• **INSTRUCTIONS TO FOLLOW**:
What is the number of lines in these records that hold the word "http"? Reply with that number alone.

• **DATASET CONTENT**:
######
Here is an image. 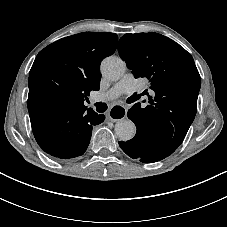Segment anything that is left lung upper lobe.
<instances>
[{
    "mask_svg": "<svg viewBox=\"0 0 227 227\" xmlns=\"http://www.w3.org/2000/svg\"><path fill=\"white\" fill-rule=\"evenodd\" d=\"M118 50L135 77L149 79L156 94L153 100L149 98L151 105L142 108L138 102L131 108L139 110L138 124L178 147L194 120L201 86L192 56L158 33L125 34Z\"/></svg>",
    "mask_w": 227,
    "mask_h": 227,
    "instance_id": "left-lung-upper-lobe-1",
    "label": "left lung upper lobe"
}]
</instances>
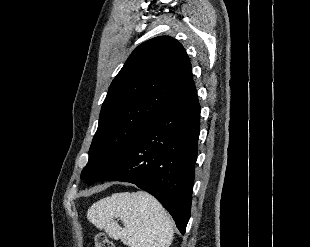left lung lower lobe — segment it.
<instances>
[{"label":"left lung lower lobe","mask_w":310,"mask_h":247,"mask_svg":"<svg viewBox=\"0 0 310 247\" xmlns=\"http://www.w3.org/2000/svg\"><path fill=\"white\" fill-rule=\"evenodd\" d=\"M200 105L195 85L146 129L126 157L99 181H124L152 194L182 234L190 218Z\"/></svg>","instance_id":"left-lung-lower-lobe-1"}]
</instances>
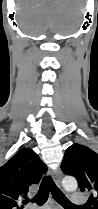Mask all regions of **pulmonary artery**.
Segmentation results:
<instances>
[{"label":"pulmonary artery","instance_id":"e3ab8cb5","mask_svg":"<svg viewBox=\"0 0 98 209\" xmlns=\"http://www.w3.org/2000/svg\"><path fill=\"white\" fill-rule=\"evenodd\" d=\"M71 203L76 207L77 205H83L86 203V198L80 194L79 192H75L71 194ZM48 209L47 207H44ZM33 209V208H30Z\"/></svg>","mask_w":98,"mask_h":209}]
</instances>
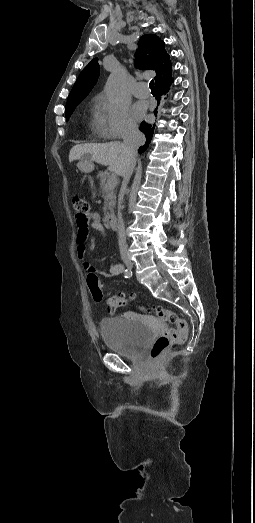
######
• **REPLY**:
3